Next, in step S204, the sound source LSI 102 uses the read ECC to detect whether or not there is an error in the read musical tone type data. The musical waveform data stored in the volatile storage device 104 may cause a soft error. For example, the sound source LSI 102 can detect whether or not there is an error of 2 bits or less in the 64-bit musical tone type data by using 8-bit ECC. When there is a 1-bit error in the waveform data, the sound source LSI 102 can correct the 1-bit error in the 64-bit waveform data by using 8-bit ECC. When there is a 2-bit error in the waveform data, the sound source LSI 102 cannot correct the 1-bit error in the 64-bit waveform data by using the 8-bit ECC.

If there is no error in the read musical tone type data, the sound source LSI 102 proceeds to step S2006. In step S2006, the sound source LSI 102 performs a reproduction process of the read musical tone type data. Specifically, the sound source LSI 102 outputs the read musical sound waveform data to the digital / analog converter 106. The digital / analog converter 106 converts the digital waveform data input from the sound source LSI 102 into an analog waveform signal, and outputs the analog waveform signal to the audio system 107. The audio system 107 amplifies an analog musical tone signal by an amplifier, and makes the amplified musical tone signal sound by a speaker. After that, the sound source LSI 102 returns to step S202.

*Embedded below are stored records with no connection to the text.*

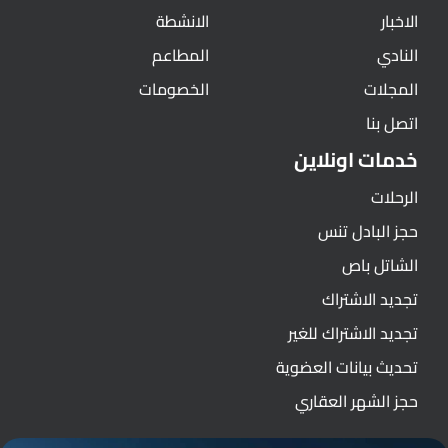
الاخبار
الانشطة
النادي
المطاعم
المجلات
الخصومات
اتصل بنا
خدمات اونلاين
الرحلات
حجز البادل تنس
الشاتل باص
تجديد الاشتراك
تجديد الاشتراك للغير
تحديث بيانات العضوية
حجز الشهر العقاري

Further, in step S204, the sound source LSI 102 proceeds to step S205 when there is an error in the number of bits equal to or less than the number of error-correctable bits (1 bit) in the read music waveform data. Further, the sound source LSI 102 proceeds to step S209 when the read music waveform data has an error with a bit number larger than the error correctable bit number (1 bit).

In step S205, the sound source LSI 102 uses the read ECC to correct the musical waveform data having the error, and proceeds to steps S206 and S207.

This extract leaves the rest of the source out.